Where and how to file your corrected Form 2553?
1. Mailing
You can mail your completed Form 2553 to the IRS. The specific IRS Service Center address to which you should mail the form depends on the state in which your business is located. Refer to the Form 2553 instructions or the IRS website for the appropriate address.
2. Faxing
You can also fax your Form 2553. The IRS provides fax numbers for this purpose, which are also listed in the Form 2553 instructions. Faxing can be faster than mailing, but it’s important to confirm that all pages have been successfully sent and received.
Acknowledgement of receipt
Whether you mail or fax your form, it’s a good idea to follow up with the IRS to confirm that your Form 2553 has been received and is being processed.

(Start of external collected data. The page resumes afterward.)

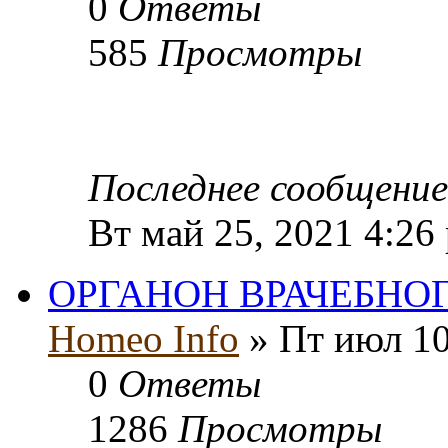
0
Ответы
585
Просмотры
Последнее сообщени
Вт май 25, 2021 4:26
ОРГАНОН ВРАЧЕБНО
Homeo Info
» Пт июл 10
0
Ответы
1286
Просмотры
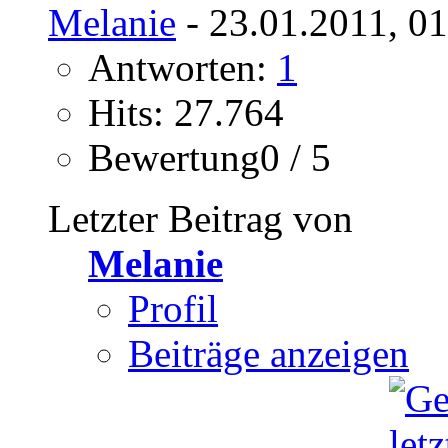
Melanie
- 23.01.2011, 0
Antworten:
1
Hits: 27.764
Bewertung0 / 5
Letzter Beitrag von
Melanie
Profil
Beiträge anzeigen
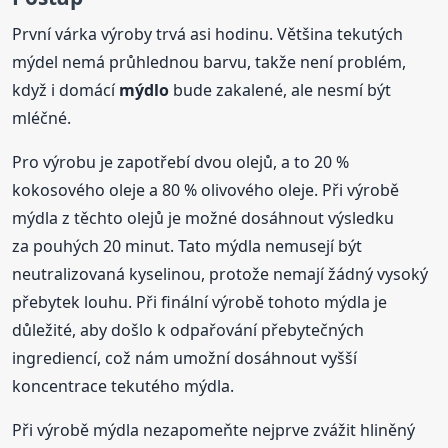
První várka výroby trvá asi hodinu. Většina tekutých
mýdel nemá průhlednou barvu, takže není problém,
když i domácí
mýdlo
bude zakalené, ale nesmí být
mléčné.
Pro výrobu je zapotřebí dvou olejů, a to 20 %
kokosového oleje a 80 % olivového oleje. Při výrobě
mýdla z těchto olejů je možné dosáhnout výsledku
za pouhých 20 minut. Tato mýdla nemusejí být
neutralizovaná kyselinou, protože nemají žádný vysoký
přebytek louhu. Při finální výrobě tohoto mýdla je
důležité, aby došlo k odpařování přebytečných
ingrediencí, což nám umožní dosáhnout vyšší
koncentrace tekutého mýdla.
Při výrobě mýdla nezapomeňte nejprve zvážit hliněný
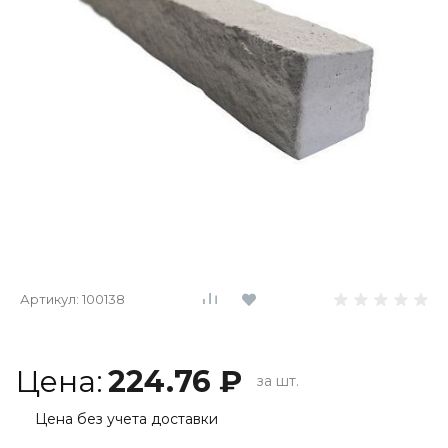
Артикул:
100138
Цена:
224.76 ₽
за шт.
Цена без учета доставки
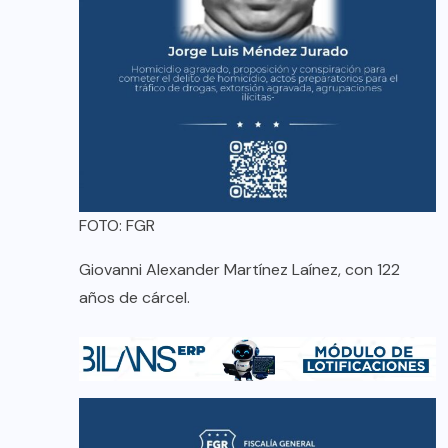
FOTO: FGR
Giovanni Alexander Martínez Laínez, con 122
años de cárcel.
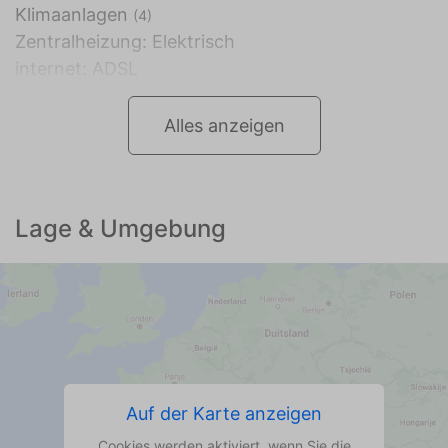
Klimaanlagen
(4)
Zentralheizung: Elektrisch
internet: ADSL
Alles anzeigen
Lage & Umgebung
Auf der Karte anzeigen
Cookies werden aktiviert, wenn Sie die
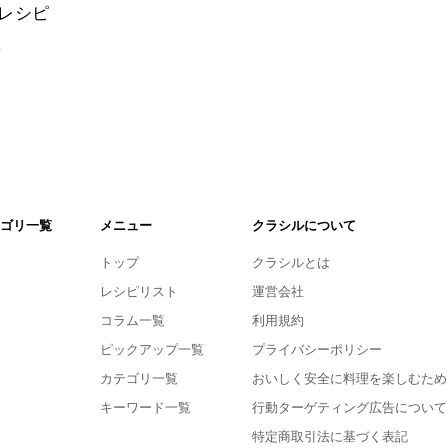
レシピ
。
ゴリ一覧
メニュー
クラシルについて
トップ
クラシルとは
レシピリスト
運営会社
コラム一覧
利用規約
ピックアップ一覧
プライバシーポリシー
カテゴリ一覧
おいしく安全に料理を楽しむため
キーワード一覧
行動ターゲティング広告について
特定商取引法に基づく表記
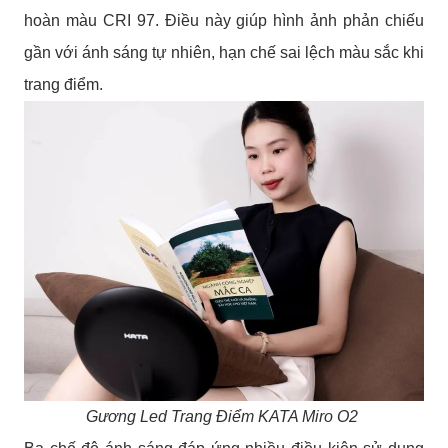
hoàn màu CRI 97. Điều này giúp hình ảnh phản chiếu
gần với ánh sáng tự nhiên, hạn chế sai lệch màu sắc khi
trang điểm.
Gương Led Trang Điểm KATA Miro O2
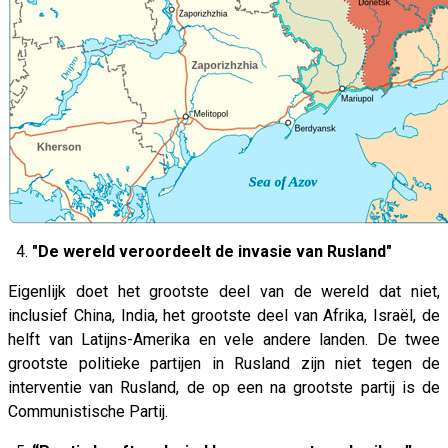
4.
"De wereld veroordeelt de invasie van Rusland"
Eigenlijk doet het grootste deel van de wereld dat niet,
inclusief China, India, het grootste deel van Afrika, Israël, de
helft van Latijns-Amerika en vele andere landen. De twee
grootste politieke partijen in Rusland zijn niet tegen de
interventie van Rusland, de op een na grootste partij is de
Communistische Partij.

You can do this by calling the IRS Business and Specialty Tax Line, where you can also inquire about the expected processing time.
Expectation of response
After submitting your late election form, expect to receive confirmation from the IRS. This confirmation usually comes in the form of a letter indicating whether your late S corporation election has been accepted and the effective date of your S corporation status.
By ensuring that your Form 2553 is properly completed, accompanied by a solid explanation of reasonable cause, and submitted to the correct IRS address or fax number, you can effectively correct a missed S corporation election deadline.
Common mistakes to avoid
Filing a late S corporation election can be tricky, and mistakes can delay the process or cause your application to be denied. Here are some common mistakes to watch out for:
- Incomplete forms. Make sure all required sections of Form 2553 are completed correctly. Missing information can result in processing delays or outright denial.
- Incorrect addresses or fax numbers. Submitting the form to the wrong IRS Service Center or using an incorrect fax number may result in your form not being processed.
- Failure to provide a detailed reasonable cause. Simply stating that you missed the deadline is not enough. A detailed, plausible explanation, supported by documentation, is required.
- Lack of consistent shareholder reporting. If all shareholders haven’t consistently treated income with an S corporation election, the IRS may deny the late election request.
When to seek professional help?
Given the complexities and potential pitfalls of filing a late S corporation election, seeking professional tax advice is often a prudent step. Here are some scenarios in which you may want to consider professional help:
- If you’re unsure of the appropriate reason. A tax professional can help formulate a compelling reasonable cause for missing the deadline.
- Complex business structures. Businesses with complex structures or numerous shareholders may find it difficult to navigate the requirements.
- Previous denials. If you’ve previously attempted to file a late election and were denied, a tax professional can help you address the issues identified by the IRS.
- Legal Implications. Understanding the broader legal and tax implications of changing your company’s tax status is critical.
Bottom line
Correcting a missed S corporation election deadline is a detailed process that requires careful attention to IRS guidelines and deadlines.
By understanding what to expect after filing, avoiding common mistakes, and knowing when to seek professional advice, you can successfully navigate this complex process.
Remember, while you can handle this process on your own, the guidance of an experienced tax professional can be invaluable in ensuring that your late election is successful and beneficial to your company’s tax strategy.